Variance modelling and selection of highly variable genes is performed on the log-expression values. The ModelGeneVar class will fit a mean-dependent trend to the variances across genes, while the ChooseHVGs class will choose the top set of HVGs based on the residuals from the trend.

Principal component analysis is used to compress and denoise the data based on the first few PCs. The RunPCA class will use an approximate PCA algorithm to efficiently compute the top PCs from the HVG-subsetted matrix. Alternatively, the BlockedPCA and MultiBatchPCA classes can be used when dealing with multiple batches.

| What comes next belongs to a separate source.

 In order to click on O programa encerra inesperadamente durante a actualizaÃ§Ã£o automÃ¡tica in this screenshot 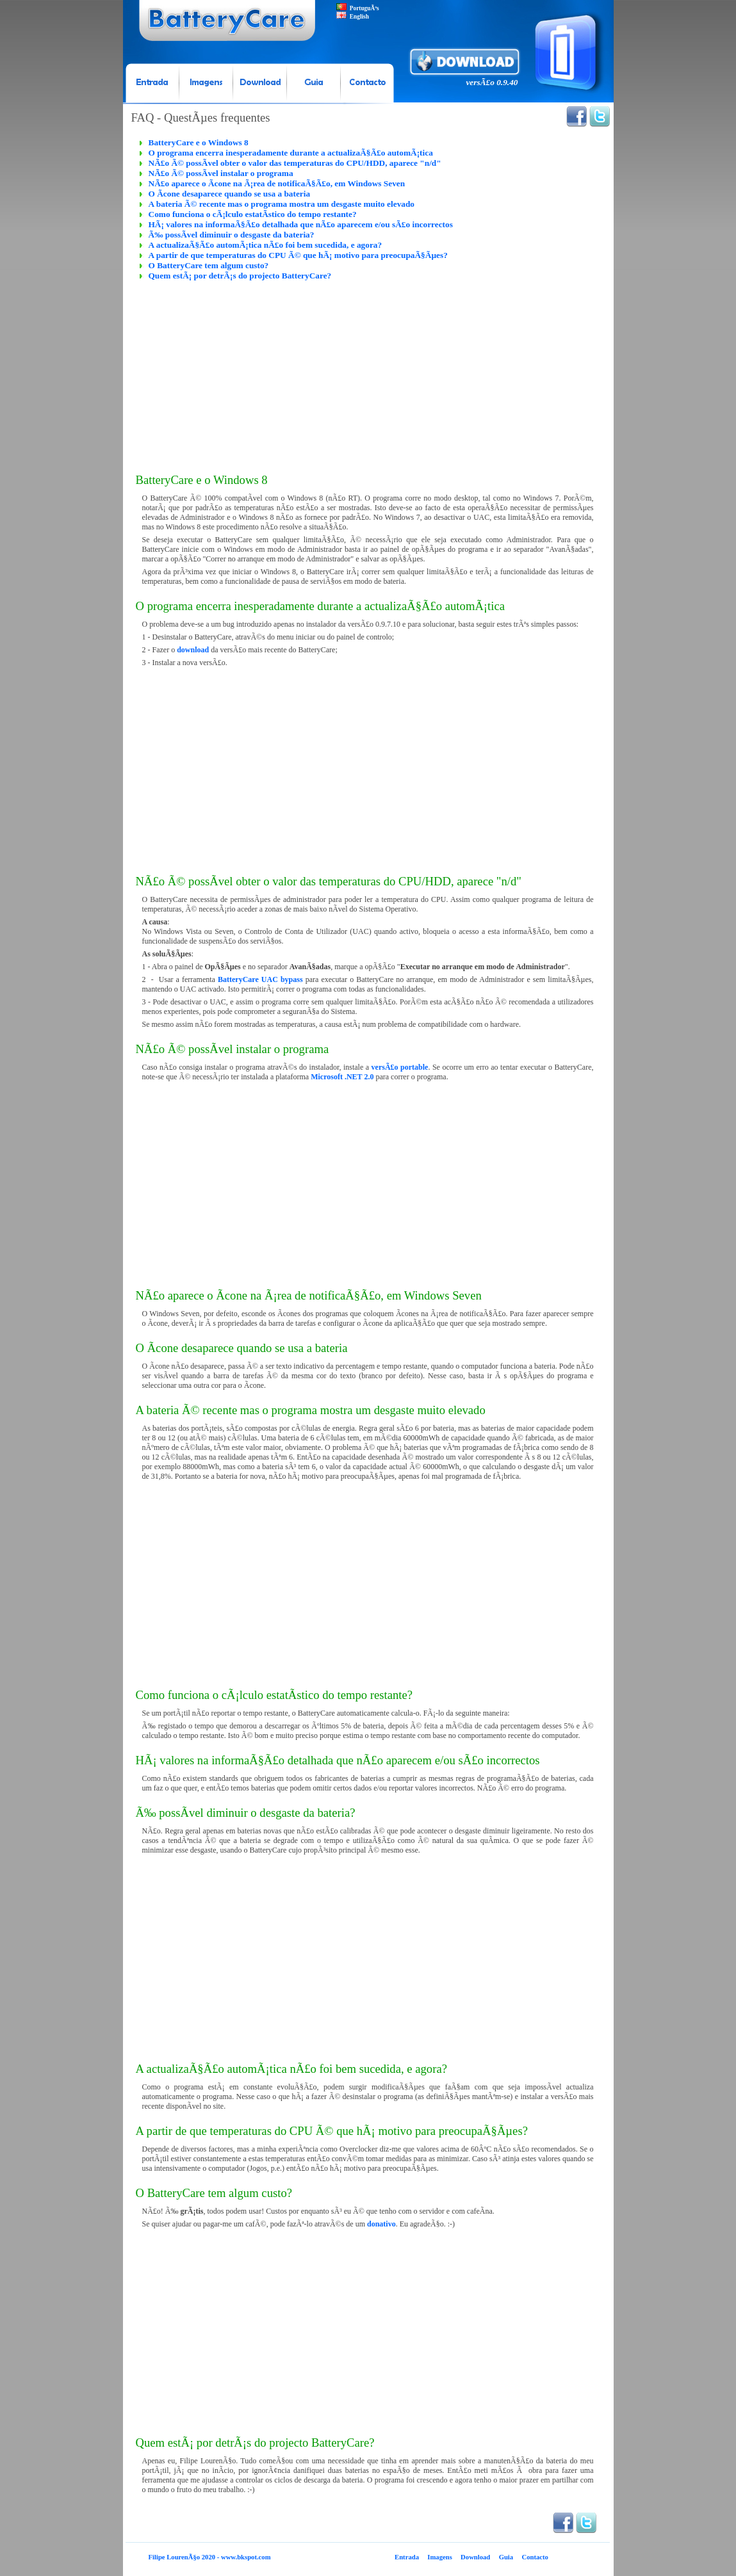 , I will do `click(291, 152)`.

Clustering of cells is performed using the per-cell PC scores. We provide several flavors of graph-based clustering from a shared-nearest neighbor graph, using community detection algorithms such as multi-level (ClusterSnnGraphMultiLevel), Leiden (ClusterSnnGraphLeiden) or Walktrap clustering (ClusterSnnGraphWalktrap). Developers can also easily apply other algorithms, e.g., k-means.

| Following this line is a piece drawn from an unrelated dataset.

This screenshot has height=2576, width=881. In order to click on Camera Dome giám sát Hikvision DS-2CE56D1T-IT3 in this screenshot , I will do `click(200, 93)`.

Per-cluster marker detection is performed based on pairwise comparisons between clusters. The ScoreMarkers class will aggregate the set of pairwise comparisons into a single suite of summary statistics for each cluster. Users can then rank by a statistic of interest to obtain a marker listing for each cluster.

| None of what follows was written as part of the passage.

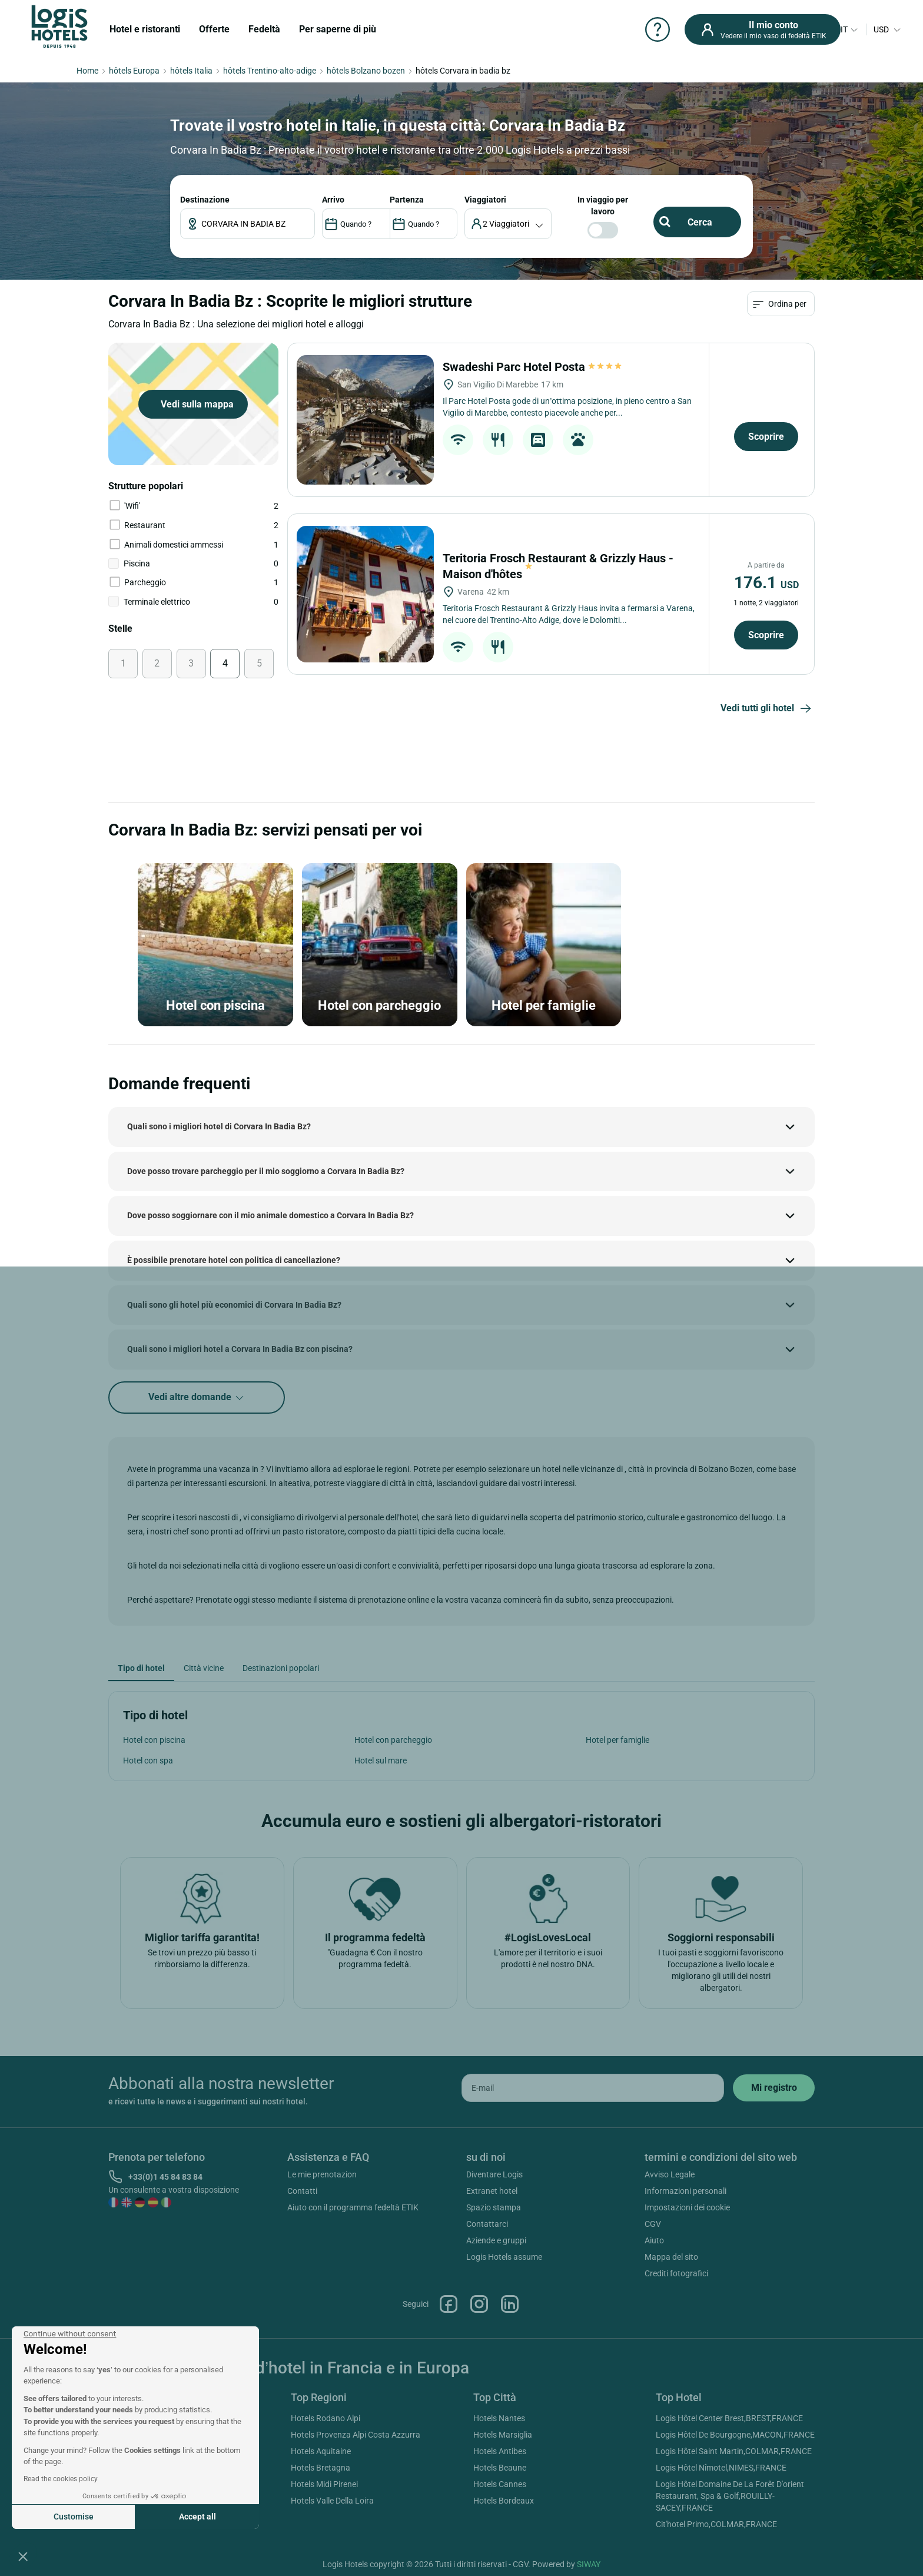  What do you see at coordinates (423, 223) in the screenshot?
I see `[DateOut]` at bounding box center [423, 223].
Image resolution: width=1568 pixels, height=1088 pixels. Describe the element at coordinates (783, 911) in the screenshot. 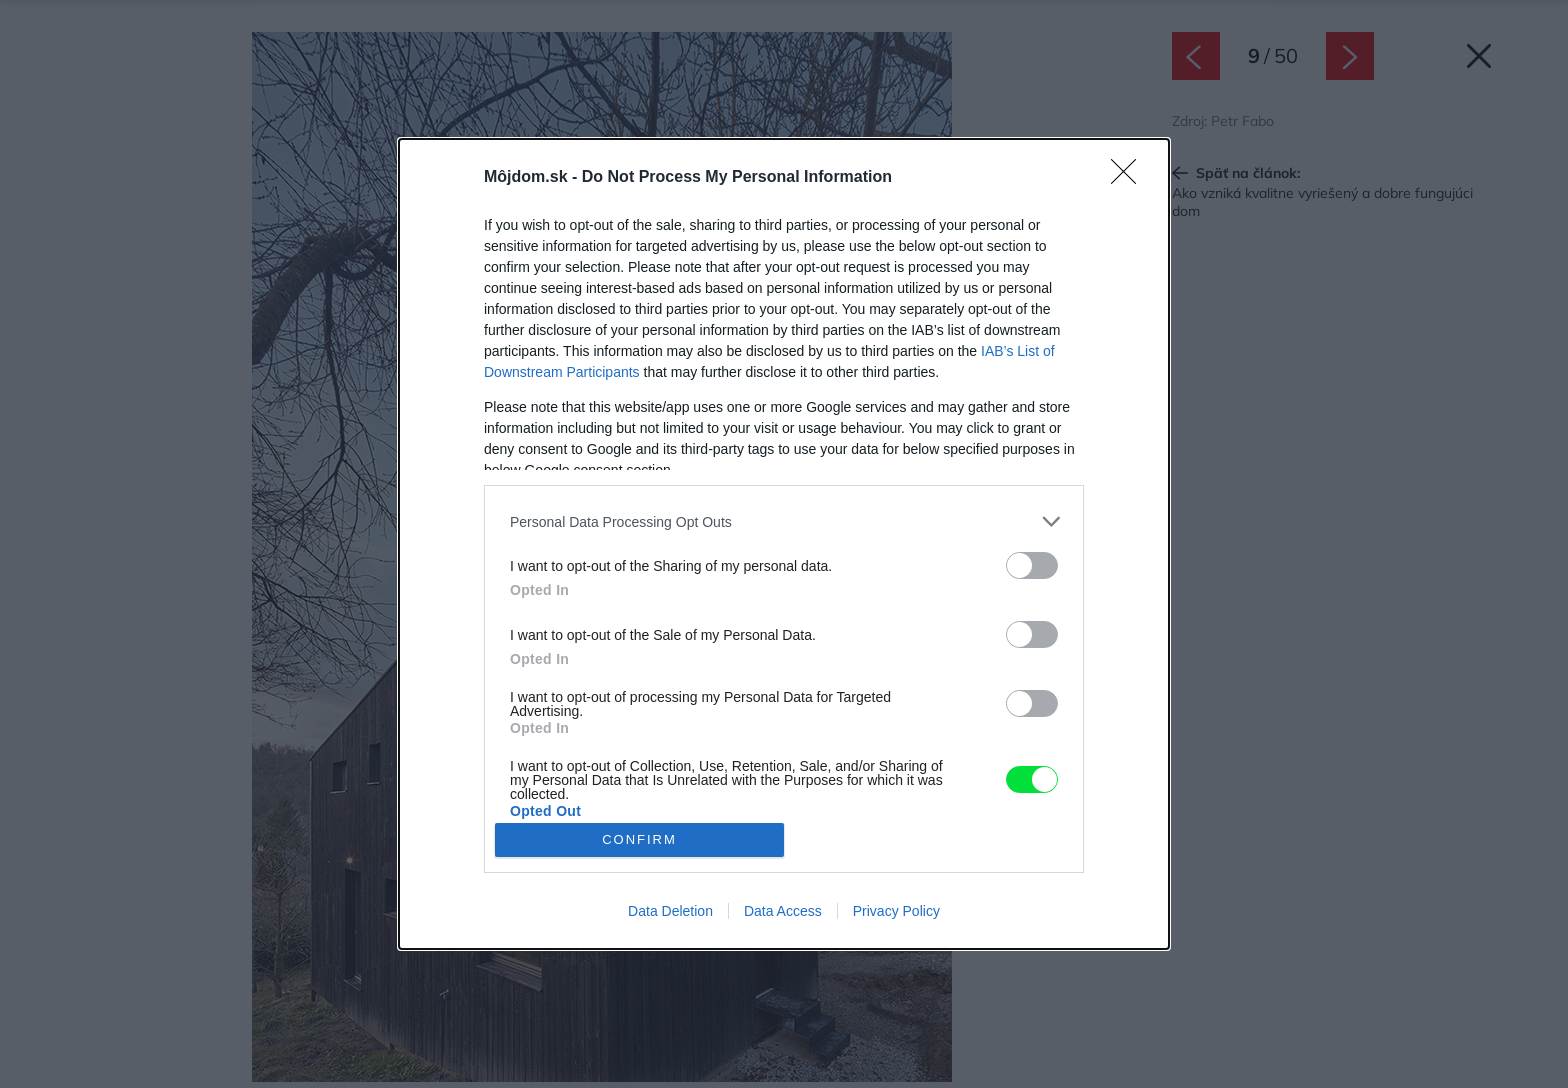 I see `Data Access` at that location.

The output of PCA is also directly compatible with UMAP and t-SNE C++ implementations. Readers are referred to the documentation for those libraries for more details.

Example analysis

Compile the minimal.cpp example by running the following commands at the root of the libscran directory:

cmake -S . -B example -DBUILD_TESTING=OFF -DBUILD_GALLERY=ON

cmake --build example --target minimal

Download and decompress a Matrix Market file containing a scRNA-seq count matrix:

mkdir example/data
wget https://cf.10xgenomics.com/samples/cell-exp/2.1.0/pbmc4k/pbmc4k_filtered_gene_bc_matrices.tar.gz -P example/data
tar -xvf example/data/pbmc4k_filtered_gene_bc_matrices.tar.gz --directory example/data

Run the minimal pipeline:

time example/gallery/minimal example/data/filtered_gene_bc_matrices/GRCh38/matrix.mtx
 
## Detected 11 clusters in 'example/data/filtered_gene_bc_matrices/GRCh38/matrix.mtx'
## Sizes are 937, 534, 1018, 37, 135, 384, 537, 225, 190, 123, 191
##
## real 0m2.340s
## user 0m9.613s
## sys  0m0.104s

Building projects

If you're using CMake, you just need to add something like this to your CMakeLists.txt:

include(FetchContent)
 
FetchContent_Declare(
  libscran
  GIT_REPOSITORY https://github.com/LTLA/libscran
  GIT_TAG master # or any version of interest 
)
 
FetchContent_MakeAvailable(libscran)

Then you can link to libscran to make the headers available during compilation:

# For executables:
target_link_libraries(myexe libscran)
 
# For libaries
target_link_libraries(mylib INTERFACE libscran)

Developers are responsible for linking to the igraph C library themselves, either with find_package() or FetchContent. We expect igraph versions from the 0.10 series - see tests/CMakeLists.txt for the specific version being tested.